Segment Start: Task inputs

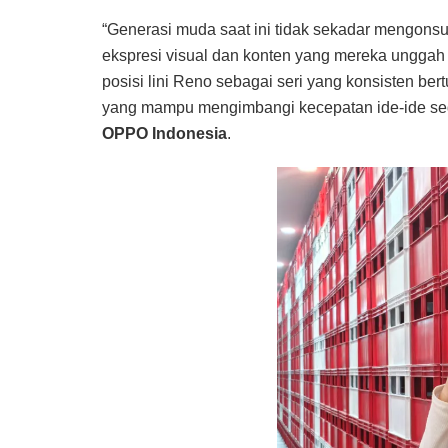
“Generasi muda saat ini tidak sekadar mengonsu
ekspresi visual dan konten yang mereka ungga
posisi lini Reno sebagai seri yang konsisten 
yang mampu mengimbangi kecepatan ide-ide seg
OPPO Indonesia
.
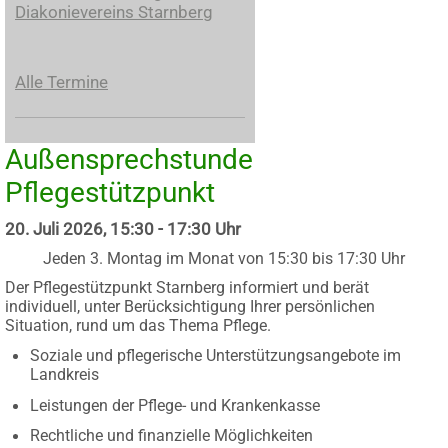
Diakonievereins Starnberg
Alle Termine
Außensprechstunde
Pflegestützpunkt
20. Juli 2026, 15:30 - 17:30 Uhr
Jeden 3. Montag im Monat von 15:30 bis 17:30 Uhr
Der Pflegestützpunkt Starnberg informiert und berät
individuell, unter Berücksichtigung Ihrer persönlichen
Situation, rund um das Thema Pflege.
Soziale und pflegerische Unterstützungsangebote im
Landkreis
Leistungen der Pflege- und Krankenkasse
Rechtliche und finanzielle Möglichkeiten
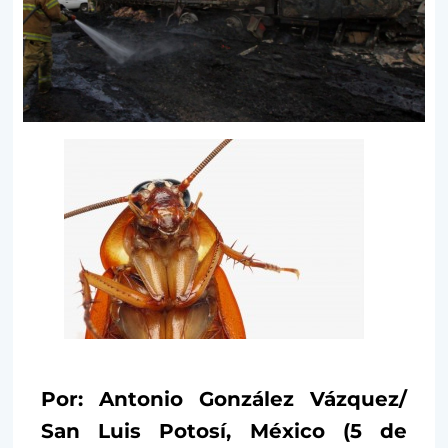
Por: Antonio González Vázquez/
San Luis Potosí, México (5 de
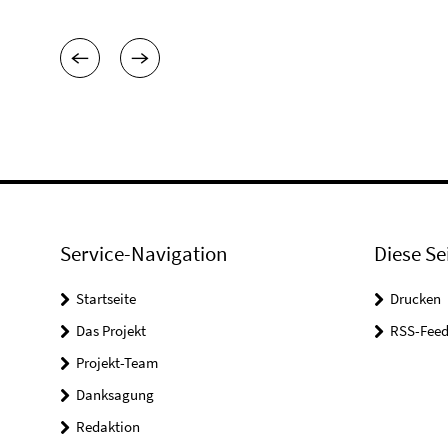
Service-Navigation
Diese Se
Startseite
Drucken
Das Projekt
RSS-Feed
Projekt-Team
Danksagung
Redaktion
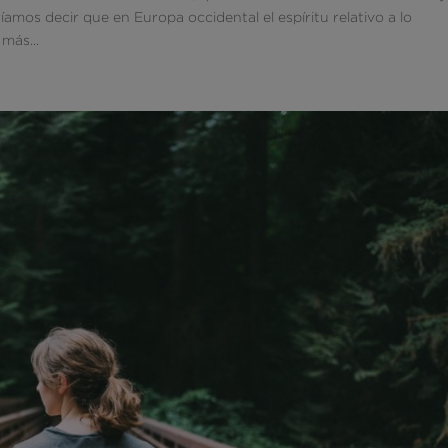
amos decir que en Europa occidental el espíritu relativo a lo
más...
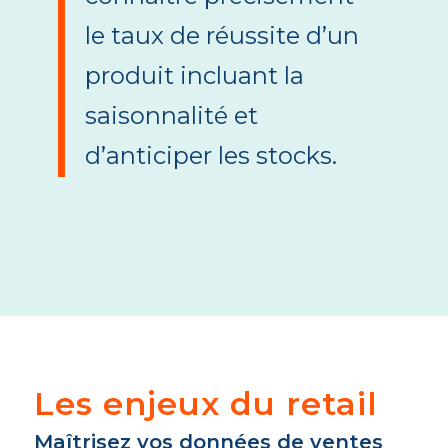
le taux de réussite d’un
produit incluant la
saisonnalité et
d’anticiper les stocks.
Les enjeux du retail
Maîtrisez vos données de ventes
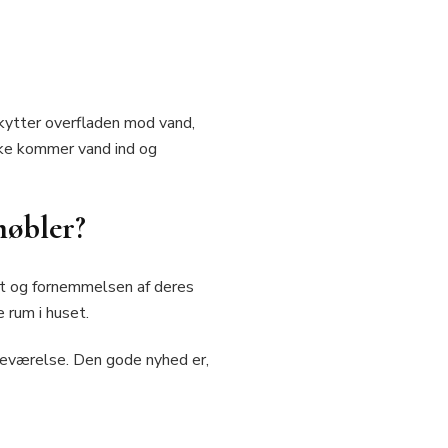
kytter overfladen mod vand,
kke kommer vand ind og
møbler?
det og fornemmelsen af deres
 rum i huset.
deværelse. Den gode nyhed er,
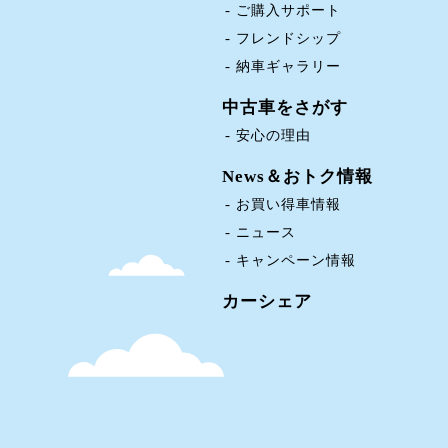
ご購入サポート
フレンドシップ
納車ギャラリー
中古車をさがす
安心の理由
News＆おトク情報
お買い得車情報
ニュース
キャンペーン情報
カーシェア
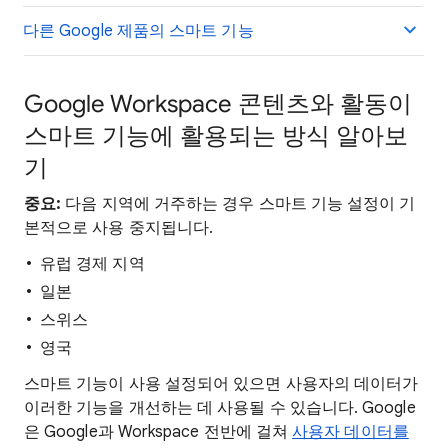
다른 Google 제품의 스마트 기능
Google Workspace 콘텐츠와 활동이
스마트 기능에 활용되는 방식 알아보
기
중요:
다음 지역에 거주하는 경우 스마트 기능 설정이 기
본적으로 사용 중지됩니다.
유럽 경제 지역
일본
스위스
영국
스마트 기능이 사용 설정되어 있으면 사용자의 데이터가
이러한 기능을 개선하는 데 사용될 수 있습니다. Google
은 Google과 Workspace 전반에 걸쳐
사용자 데이터를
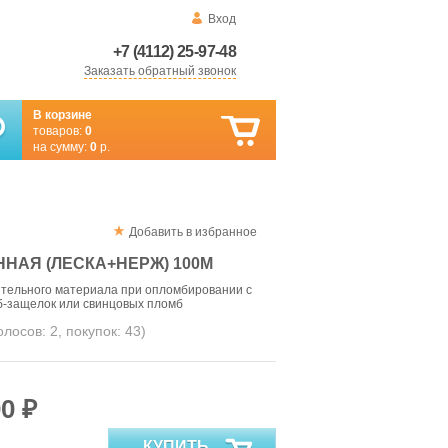
Вход
+7 (4112) 25-97-48
Заказать обратный звонок
В корзине
товаров:
0
на сумму:
0
р.
Добавить в избранное
ННАЯ (ЛЕСКА+НЕРЖ) 100М
ительного материала при опломбировании с
-защелок или свинцовых пломб
голосов:
2
, покупок:
43
)
0 ₽
КУПИТЬ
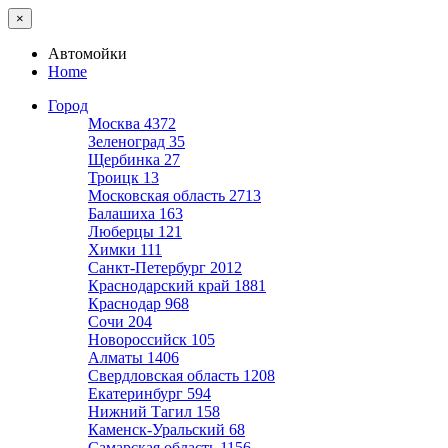
×
Автомойки
Home
Город
Москва
4372
Зеленоград
35
Щербинка
27
Троицк
13
Московская область
2713
Балашиха
163
Люберцы
121
Химки
111
Санкт-Петербург
2012
Краснодарский край
1881
Краснодар
968
Сочи
204
Новороссийск
105
Алматы
1406
Свердловская область
1208
Екатеринбург
594
Нижний Тагил
158
Каменск-Уральский
68
Самарская область
1156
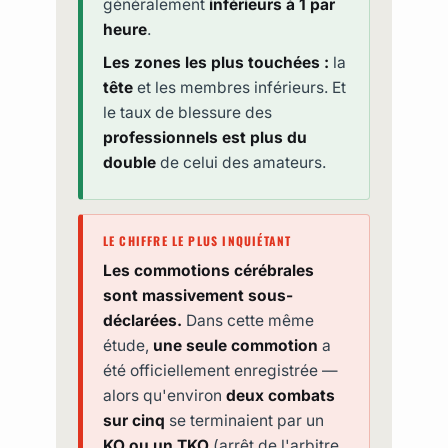
généralement
inférieurs à 1 par
heure
.
Les zones les plus touchées :
la
tête
et les membres inférieurs. Et
le taux de blessure des
professionnels est plus du
double
de celui des amateurs.
LE CHIFFRE LE PLUS INQUIÉTANT
Les commotions cérébrales
sont massivement sous-
déclarées.
Dans cette même
étude,
une seule commotion
a
été officiellement enregistrée —
alors qu'environ
deux combats
sur cinq
se terminaient par un
KO ou un TKO
(arrêt de l'arbitre,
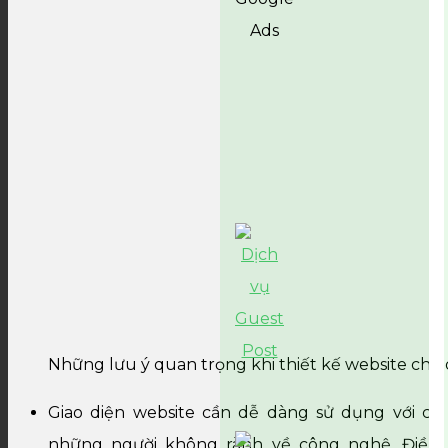
Những lưu ý quan trọng khi thiết kế website cho
Giao diện website cần dễ dàng sử dụng với cả
những người không rành về công nghệ. Điều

Segment End: Task inputs

In the preceding material, find each line holding the word "vand" and copy it out.

kytter overfladen mod vand,
kke kommer vand ind og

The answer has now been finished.